TASK STATEMENT: Below are the records. List every line holding the word "PPPoE".

Items listed in a dataset
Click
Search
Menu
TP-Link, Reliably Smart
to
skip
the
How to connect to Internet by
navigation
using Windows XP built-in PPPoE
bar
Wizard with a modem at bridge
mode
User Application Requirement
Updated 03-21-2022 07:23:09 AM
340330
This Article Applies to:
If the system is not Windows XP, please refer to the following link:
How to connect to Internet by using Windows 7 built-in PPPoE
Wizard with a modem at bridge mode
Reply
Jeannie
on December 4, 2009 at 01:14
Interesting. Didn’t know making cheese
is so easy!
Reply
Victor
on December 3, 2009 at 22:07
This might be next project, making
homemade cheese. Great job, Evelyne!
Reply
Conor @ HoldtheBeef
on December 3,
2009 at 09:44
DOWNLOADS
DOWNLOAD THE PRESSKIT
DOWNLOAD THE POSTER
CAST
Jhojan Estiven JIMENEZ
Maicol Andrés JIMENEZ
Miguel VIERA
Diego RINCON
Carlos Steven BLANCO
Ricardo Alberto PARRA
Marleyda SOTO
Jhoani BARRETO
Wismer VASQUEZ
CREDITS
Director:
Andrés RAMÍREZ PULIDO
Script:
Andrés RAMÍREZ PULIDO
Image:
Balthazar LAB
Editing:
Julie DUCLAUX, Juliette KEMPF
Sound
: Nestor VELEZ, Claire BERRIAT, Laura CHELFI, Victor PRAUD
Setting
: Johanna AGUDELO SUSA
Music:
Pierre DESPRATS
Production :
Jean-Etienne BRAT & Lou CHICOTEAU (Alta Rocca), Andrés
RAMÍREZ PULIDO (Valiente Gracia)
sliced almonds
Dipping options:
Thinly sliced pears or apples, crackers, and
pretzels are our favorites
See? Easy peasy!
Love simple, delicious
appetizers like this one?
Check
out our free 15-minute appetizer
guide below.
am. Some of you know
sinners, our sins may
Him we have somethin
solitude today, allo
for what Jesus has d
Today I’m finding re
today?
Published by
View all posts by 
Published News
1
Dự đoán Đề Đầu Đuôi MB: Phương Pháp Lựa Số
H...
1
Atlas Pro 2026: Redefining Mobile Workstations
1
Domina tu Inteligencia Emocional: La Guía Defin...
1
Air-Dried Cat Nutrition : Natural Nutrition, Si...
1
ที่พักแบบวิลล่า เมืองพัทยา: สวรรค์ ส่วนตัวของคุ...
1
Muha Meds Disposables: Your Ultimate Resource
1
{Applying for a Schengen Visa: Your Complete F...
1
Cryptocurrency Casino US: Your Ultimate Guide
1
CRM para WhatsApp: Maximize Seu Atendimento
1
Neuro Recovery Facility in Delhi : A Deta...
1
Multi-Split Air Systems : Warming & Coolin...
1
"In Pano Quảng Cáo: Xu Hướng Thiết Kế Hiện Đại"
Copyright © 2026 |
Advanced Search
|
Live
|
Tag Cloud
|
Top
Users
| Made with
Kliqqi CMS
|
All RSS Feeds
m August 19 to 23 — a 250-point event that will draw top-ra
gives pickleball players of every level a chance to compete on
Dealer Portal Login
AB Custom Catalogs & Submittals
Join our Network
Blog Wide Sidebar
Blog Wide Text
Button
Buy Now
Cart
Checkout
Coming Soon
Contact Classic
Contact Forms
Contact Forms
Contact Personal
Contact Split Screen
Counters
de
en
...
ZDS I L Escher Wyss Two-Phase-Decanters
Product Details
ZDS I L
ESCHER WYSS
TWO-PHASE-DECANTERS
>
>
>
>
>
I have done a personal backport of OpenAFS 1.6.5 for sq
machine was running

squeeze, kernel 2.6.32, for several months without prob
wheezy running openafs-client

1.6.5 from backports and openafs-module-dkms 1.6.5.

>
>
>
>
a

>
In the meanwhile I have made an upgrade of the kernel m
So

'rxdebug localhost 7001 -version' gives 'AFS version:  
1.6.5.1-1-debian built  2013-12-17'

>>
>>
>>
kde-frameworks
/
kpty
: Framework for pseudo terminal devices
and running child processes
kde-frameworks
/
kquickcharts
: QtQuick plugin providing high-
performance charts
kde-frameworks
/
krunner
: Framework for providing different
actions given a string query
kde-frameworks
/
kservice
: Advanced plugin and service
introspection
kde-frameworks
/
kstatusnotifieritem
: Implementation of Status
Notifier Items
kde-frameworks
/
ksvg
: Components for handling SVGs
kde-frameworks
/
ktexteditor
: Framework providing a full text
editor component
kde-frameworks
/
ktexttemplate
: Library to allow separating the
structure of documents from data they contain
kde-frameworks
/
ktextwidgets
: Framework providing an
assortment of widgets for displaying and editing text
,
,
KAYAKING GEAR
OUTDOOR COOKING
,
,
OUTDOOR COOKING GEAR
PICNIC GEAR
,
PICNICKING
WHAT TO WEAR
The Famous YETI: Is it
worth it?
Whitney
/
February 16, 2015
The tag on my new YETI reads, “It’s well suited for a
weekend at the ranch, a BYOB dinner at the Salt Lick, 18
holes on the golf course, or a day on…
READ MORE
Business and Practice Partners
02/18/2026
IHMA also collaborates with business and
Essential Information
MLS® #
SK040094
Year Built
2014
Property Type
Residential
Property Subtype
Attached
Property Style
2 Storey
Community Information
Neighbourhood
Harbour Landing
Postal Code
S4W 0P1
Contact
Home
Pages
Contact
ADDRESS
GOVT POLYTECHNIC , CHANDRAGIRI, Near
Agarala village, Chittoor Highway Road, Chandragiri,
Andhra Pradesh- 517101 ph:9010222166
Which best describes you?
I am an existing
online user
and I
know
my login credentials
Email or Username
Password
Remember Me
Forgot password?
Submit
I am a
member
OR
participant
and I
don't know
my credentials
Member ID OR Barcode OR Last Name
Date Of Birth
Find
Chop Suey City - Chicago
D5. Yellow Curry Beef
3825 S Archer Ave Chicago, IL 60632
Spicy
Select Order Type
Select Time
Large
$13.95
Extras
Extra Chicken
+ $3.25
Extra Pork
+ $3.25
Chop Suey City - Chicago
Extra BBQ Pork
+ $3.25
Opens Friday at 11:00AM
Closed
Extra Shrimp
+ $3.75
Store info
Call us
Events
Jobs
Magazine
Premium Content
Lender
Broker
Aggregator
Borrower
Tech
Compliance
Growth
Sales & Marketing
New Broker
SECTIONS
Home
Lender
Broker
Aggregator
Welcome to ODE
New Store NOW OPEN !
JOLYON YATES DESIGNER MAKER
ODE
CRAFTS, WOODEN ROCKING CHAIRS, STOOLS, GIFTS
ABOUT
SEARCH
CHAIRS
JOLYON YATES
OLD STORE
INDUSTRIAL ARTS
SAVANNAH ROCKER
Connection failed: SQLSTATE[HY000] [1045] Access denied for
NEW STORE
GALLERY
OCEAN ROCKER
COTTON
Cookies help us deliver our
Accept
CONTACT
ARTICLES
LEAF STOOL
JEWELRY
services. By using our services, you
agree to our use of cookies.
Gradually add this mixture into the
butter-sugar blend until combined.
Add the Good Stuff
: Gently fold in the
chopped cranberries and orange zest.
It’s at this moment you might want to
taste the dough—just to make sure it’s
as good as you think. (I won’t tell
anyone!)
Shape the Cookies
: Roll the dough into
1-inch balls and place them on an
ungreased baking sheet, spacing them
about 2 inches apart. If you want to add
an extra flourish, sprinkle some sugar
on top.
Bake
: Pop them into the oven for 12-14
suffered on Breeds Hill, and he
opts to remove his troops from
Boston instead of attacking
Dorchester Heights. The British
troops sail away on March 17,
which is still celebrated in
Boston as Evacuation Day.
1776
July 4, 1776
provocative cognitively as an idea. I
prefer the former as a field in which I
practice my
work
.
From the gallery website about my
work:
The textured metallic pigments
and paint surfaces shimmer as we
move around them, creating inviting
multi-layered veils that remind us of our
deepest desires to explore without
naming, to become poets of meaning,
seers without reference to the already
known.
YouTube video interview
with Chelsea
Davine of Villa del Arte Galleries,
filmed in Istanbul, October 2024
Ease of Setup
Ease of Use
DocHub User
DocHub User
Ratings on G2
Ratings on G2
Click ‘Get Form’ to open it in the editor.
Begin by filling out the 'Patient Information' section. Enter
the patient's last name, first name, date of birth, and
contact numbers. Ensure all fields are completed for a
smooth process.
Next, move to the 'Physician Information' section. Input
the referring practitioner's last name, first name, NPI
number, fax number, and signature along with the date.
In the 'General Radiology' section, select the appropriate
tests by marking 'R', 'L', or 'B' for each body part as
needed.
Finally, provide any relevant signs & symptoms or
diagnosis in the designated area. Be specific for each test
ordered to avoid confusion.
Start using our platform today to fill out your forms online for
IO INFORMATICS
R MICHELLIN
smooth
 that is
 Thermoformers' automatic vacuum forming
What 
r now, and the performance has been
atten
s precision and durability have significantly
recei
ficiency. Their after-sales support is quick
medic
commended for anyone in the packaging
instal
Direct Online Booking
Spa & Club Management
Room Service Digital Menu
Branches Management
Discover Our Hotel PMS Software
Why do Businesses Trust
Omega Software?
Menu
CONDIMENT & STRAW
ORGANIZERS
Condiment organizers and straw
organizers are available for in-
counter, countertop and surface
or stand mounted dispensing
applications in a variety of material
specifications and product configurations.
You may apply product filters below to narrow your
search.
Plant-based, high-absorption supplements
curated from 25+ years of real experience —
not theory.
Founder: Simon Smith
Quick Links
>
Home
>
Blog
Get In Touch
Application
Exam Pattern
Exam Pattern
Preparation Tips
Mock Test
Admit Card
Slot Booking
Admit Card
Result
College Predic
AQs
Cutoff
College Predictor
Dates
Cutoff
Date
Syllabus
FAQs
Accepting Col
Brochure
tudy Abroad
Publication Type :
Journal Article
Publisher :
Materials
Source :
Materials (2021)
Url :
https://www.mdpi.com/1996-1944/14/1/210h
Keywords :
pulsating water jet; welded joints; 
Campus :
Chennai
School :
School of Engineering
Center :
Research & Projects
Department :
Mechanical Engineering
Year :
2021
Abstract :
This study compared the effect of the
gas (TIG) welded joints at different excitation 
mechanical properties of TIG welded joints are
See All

WRITTEN SOLUTION:
using Windows XP built-in PPPoE
How to connect to Internet by using Windows 7 built-in PPPoE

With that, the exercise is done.